Activity
Find the lines of the listing that contain the string "visita", and return them.

Input
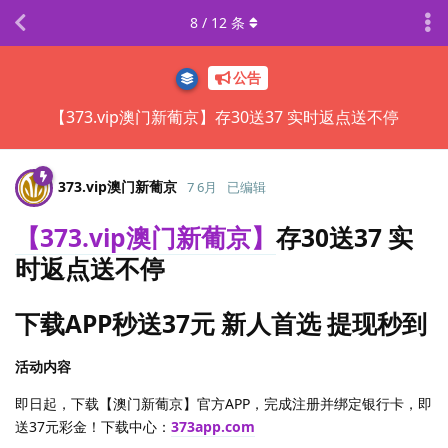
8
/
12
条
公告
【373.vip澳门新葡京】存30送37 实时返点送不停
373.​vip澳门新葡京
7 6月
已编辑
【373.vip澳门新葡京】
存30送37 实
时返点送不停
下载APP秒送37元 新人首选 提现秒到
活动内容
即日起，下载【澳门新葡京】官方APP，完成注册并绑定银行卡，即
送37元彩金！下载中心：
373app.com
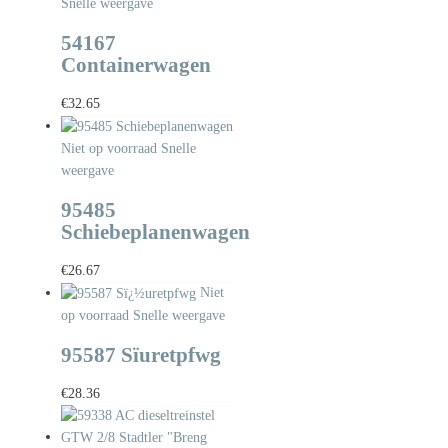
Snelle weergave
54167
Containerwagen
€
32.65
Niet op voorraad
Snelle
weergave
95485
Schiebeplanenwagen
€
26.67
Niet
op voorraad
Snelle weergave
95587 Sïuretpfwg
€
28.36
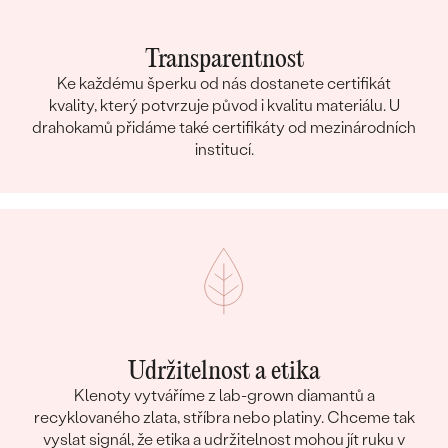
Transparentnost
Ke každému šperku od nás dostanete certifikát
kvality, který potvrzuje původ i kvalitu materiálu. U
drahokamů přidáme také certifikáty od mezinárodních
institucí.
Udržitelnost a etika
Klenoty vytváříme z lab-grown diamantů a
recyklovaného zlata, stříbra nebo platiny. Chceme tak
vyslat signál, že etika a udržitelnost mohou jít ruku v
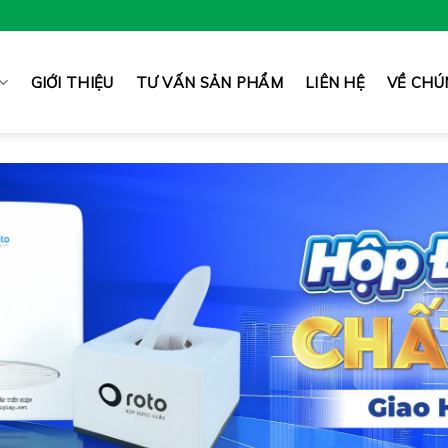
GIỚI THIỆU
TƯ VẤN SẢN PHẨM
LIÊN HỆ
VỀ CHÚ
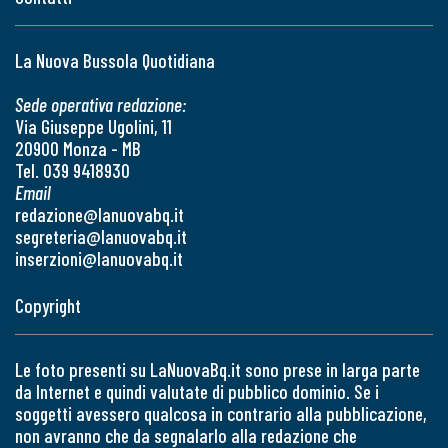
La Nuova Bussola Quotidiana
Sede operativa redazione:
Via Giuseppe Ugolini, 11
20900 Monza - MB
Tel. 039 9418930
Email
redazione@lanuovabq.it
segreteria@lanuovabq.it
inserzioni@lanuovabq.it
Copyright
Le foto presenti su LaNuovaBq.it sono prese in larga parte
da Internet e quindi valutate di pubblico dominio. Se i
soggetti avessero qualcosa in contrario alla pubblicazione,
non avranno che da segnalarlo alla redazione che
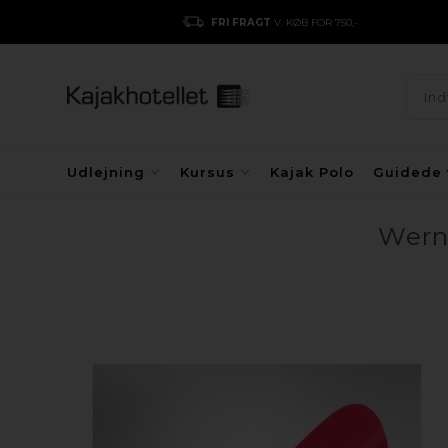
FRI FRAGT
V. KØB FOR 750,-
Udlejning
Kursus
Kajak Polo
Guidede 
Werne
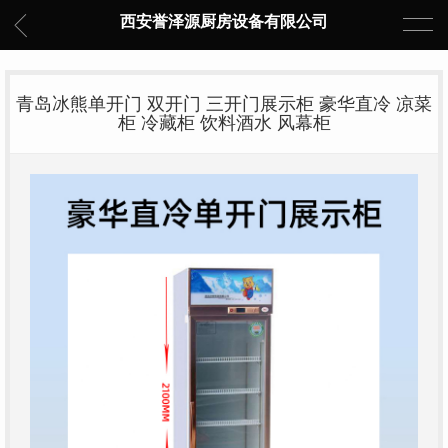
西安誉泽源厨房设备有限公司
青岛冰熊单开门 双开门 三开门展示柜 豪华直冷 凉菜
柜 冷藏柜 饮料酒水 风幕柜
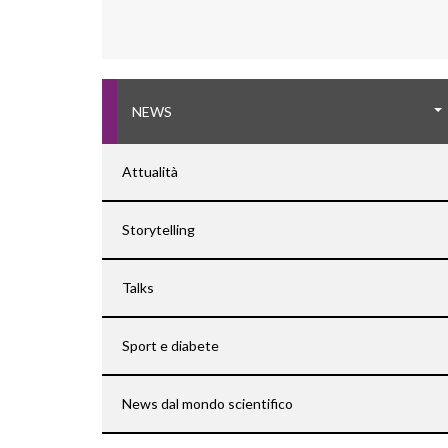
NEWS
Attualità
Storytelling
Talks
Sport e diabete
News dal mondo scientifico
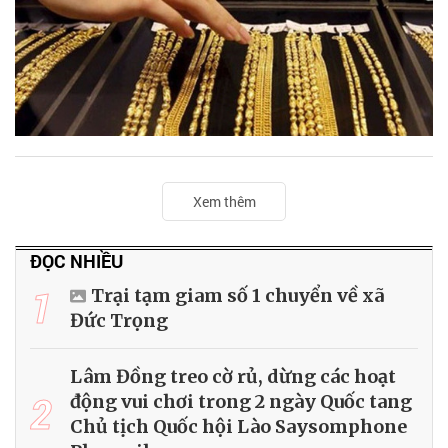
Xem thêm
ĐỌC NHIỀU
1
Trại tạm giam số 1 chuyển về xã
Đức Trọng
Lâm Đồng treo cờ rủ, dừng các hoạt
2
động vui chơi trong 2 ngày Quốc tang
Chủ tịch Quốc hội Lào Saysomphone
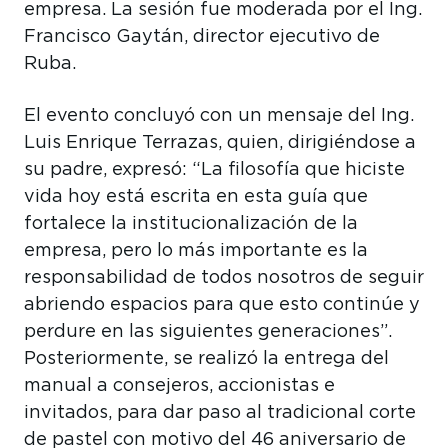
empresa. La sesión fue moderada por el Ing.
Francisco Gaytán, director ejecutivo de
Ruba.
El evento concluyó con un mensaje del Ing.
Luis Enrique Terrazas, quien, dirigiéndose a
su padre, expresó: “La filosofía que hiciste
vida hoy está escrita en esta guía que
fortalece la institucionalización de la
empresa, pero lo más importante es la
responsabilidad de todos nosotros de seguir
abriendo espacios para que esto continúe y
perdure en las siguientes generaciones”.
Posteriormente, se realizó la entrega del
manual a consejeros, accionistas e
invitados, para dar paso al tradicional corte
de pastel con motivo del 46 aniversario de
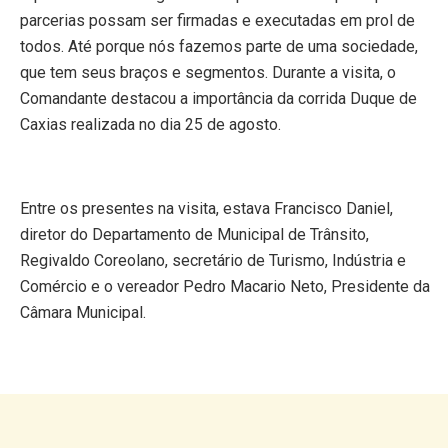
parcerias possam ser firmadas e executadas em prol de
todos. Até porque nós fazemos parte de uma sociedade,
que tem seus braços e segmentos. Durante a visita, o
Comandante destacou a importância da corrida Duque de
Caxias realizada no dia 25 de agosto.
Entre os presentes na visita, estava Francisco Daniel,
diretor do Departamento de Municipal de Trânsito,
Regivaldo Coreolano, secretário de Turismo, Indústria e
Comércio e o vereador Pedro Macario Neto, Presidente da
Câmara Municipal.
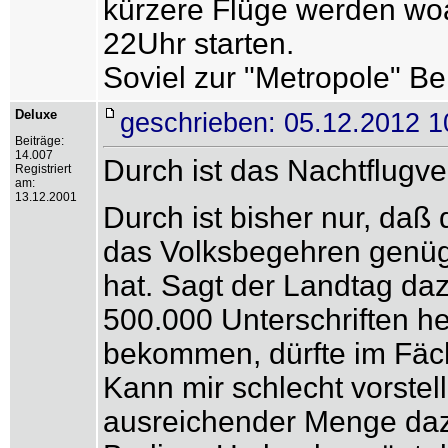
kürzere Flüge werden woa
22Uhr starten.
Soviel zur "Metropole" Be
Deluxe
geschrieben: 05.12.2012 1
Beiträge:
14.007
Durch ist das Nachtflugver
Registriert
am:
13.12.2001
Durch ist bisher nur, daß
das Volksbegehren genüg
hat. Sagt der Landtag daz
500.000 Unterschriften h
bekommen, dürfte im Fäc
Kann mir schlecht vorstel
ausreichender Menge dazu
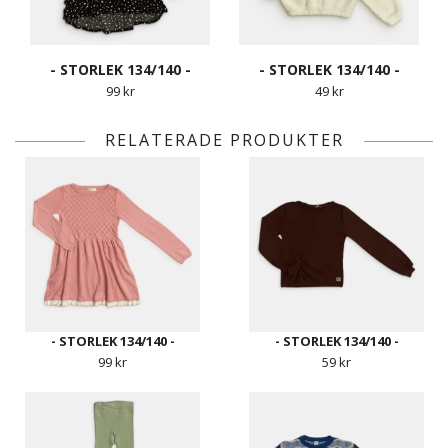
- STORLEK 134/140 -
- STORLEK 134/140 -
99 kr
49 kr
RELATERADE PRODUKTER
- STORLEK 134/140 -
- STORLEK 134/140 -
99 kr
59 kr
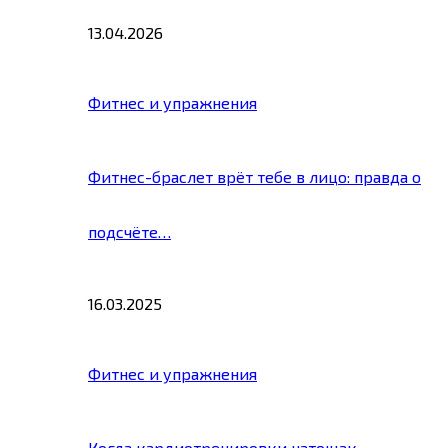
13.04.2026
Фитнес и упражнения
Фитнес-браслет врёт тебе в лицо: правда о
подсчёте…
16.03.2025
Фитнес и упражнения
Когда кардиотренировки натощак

Result of the task
que tem seus braços e segmentos. Durante a visita, o
Entre os presentes na visita, estava Francisco Daniel,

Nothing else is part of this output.